* [Problem to solve]
Check each line of the listing for the word "click" and report the ones that have it.

* [Task inputs]
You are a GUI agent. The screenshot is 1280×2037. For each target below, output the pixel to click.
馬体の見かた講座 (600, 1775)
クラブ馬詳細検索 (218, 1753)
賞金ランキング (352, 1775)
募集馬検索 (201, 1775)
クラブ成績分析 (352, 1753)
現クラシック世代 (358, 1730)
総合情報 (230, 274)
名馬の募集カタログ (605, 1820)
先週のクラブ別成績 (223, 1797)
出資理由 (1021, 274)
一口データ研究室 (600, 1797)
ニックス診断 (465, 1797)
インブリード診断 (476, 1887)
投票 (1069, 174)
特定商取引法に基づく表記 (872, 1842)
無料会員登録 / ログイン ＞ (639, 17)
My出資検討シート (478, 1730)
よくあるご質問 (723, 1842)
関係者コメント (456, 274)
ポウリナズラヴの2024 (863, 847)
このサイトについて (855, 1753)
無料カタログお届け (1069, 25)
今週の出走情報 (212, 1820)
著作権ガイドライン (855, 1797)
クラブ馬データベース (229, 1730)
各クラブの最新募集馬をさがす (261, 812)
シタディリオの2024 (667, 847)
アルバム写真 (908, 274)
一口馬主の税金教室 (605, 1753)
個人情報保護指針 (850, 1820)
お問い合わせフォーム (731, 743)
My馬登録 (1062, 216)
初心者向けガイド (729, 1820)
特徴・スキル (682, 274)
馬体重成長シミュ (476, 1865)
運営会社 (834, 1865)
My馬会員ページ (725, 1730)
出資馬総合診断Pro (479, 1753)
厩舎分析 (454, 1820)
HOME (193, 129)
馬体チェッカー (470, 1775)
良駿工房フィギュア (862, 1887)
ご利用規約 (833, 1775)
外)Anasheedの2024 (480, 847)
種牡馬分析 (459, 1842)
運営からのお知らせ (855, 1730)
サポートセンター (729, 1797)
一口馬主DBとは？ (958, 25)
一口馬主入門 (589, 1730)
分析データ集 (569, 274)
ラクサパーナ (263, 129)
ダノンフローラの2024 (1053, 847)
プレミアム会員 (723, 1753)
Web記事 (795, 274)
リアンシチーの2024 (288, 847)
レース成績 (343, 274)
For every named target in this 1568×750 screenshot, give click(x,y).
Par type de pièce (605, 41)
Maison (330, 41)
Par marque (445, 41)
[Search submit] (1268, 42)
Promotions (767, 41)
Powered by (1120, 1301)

* [Written answer]
You are a GUI agent. The screenshot is 1280×2037. For each target below, output the pixel to click.
For every named target in this 1568×750 screenshot, give click(x,y).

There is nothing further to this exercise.